-- What the task asks --
Check each line of the entries below for the word "this", and copy out the ones that have it.

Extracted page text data
=-=-=-=-=
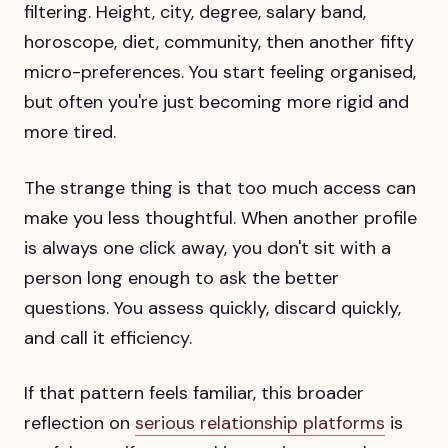
filtering. Height, city, degree, salary band,
horoscope, diet, community, then another fifty
micro-preferences. You start feeling organised,
but often you're just becoming more rigid and
more tired.
The strange thing is that too much access can
make you less thoughtful. When another profile
is always one click away, you don't sit with a
person long enough to ask the better
questions. You assess quickly, discard quickly,
and call it efficiency.
If that pattern feels familiar, this broader
reflection on
serious relationship platforms
is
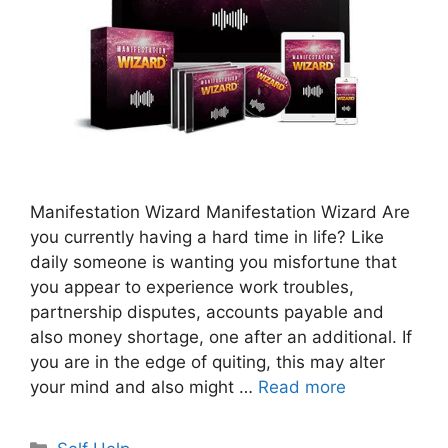
Manifestation Wizard Manifestation Wizard Are
you currently having a hard time in life? Like
daily someone is wanting you misfortune that
you appear to experience work troubles,
partnership disputes, accounts payable and
also money shortage, one after an additional. If
you are in the edge of quiting, this may alter
your mind and also might …
Read more
Categories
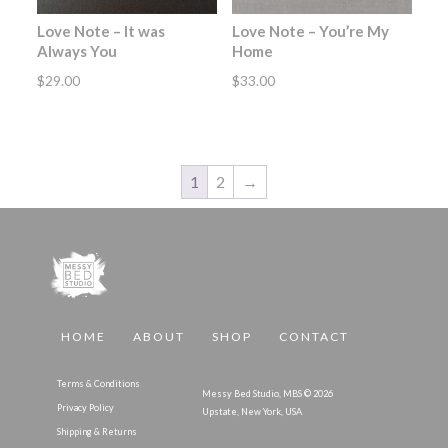
Love Note – It was
Love Note – You’re My
Always You
Home
$
29.00
$
33.00
1
2
→
HOME
ABOUT
SHOP
CONTACT
Terms & Conditions
Messy Bed Studio, MBS © 2026
Privacy Policy
Upstate, New York, USA
Shipping & Returns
=-=-=-=-=
-- Result below --
If that pattern feels familiar, this broader
you are in the edge of quiting, this may alter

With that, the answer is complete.